## Work to complete
Keep every line in which "Densus" occurs and drop the rest of the data.

⁂

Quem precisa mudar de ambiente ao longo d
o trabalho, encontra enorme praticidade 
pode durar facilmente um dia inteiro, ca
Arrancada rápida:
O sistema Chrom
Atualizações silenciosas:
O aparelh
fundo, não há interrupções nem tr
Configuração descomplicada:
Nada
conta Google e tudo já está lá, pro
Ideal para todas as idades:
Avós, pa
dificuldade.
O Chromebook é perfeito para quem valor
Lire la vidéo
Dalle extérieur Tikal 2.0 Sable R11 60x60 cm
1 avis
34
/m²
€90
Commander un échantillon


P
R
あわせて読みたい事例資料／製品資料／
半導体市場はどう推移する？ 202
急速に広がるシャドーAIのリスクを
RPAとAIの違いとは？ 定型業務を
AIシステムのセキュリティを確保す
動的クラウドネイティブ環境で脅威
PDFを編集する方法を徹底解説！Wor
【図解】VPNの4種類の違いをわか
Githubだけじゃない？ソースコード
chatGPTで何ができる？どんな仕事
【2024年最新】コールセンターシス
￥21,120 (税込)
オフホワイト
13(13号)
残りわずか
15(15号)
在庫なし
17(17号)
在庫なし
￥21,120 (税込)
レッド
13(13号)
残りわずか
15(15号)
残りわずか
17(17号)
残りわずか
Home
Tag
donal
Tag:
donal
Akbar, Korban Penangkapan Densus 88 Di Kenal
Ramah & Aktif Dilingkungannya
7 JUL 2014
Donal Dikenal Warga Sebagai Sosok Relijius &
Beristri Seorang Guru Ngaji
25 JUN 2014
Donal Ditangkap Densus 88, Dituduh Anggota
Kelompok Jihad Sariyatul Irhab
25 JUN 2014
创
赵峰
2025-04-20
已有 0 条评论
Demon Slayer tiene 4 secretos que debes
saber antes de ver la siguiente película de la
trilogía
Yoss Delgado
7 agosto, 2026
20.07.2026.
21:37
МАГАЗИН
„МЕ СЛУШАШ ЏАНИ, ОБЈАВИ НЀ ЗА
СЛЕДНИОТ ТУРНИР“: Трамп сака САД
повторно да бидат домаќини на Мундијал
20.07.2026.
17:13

⁂

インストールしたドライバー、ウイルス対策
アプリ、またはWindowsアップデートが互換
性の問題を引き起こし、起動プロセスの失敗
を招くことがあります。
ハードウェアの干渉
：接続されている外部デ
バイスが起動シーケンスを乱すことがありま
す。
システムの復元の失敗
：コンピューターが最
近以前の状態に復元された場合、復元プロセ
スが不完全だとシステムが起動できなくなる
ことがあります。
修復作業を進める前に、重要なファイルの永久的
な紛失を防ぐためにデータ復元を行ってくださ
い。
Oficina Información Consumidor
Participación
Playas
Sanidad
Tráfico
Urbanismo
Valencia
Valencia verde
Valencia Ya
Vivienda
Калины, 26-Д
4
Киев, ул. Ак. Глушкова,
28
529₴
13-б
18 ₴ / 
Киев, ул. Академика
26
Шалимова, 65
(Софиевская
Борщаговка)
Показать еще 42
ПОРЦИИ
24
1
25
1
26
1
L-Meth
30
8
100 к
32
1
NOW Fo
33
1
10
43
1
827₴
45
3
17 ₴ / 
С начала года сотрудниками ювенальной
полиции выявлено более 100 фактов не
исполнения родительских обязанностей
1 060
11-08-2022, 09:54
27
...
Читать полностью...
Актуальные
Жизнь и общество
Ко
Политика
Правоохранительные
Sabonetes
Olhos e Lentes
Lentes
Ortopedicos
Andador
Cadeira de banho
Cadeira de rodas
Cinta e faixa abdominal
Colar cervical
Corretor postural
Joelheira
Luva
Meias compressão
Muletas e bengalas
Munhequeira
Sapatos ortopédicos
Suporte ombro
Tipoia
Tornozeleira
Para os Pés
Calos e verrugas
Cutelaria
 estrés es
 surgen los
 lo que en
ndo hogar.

⁂

## Result for this exercise
Akbar, Korban Penangkapan Densus 88 Di Kenal
Donal Ditangkap Densus 88, Dituduh Anggota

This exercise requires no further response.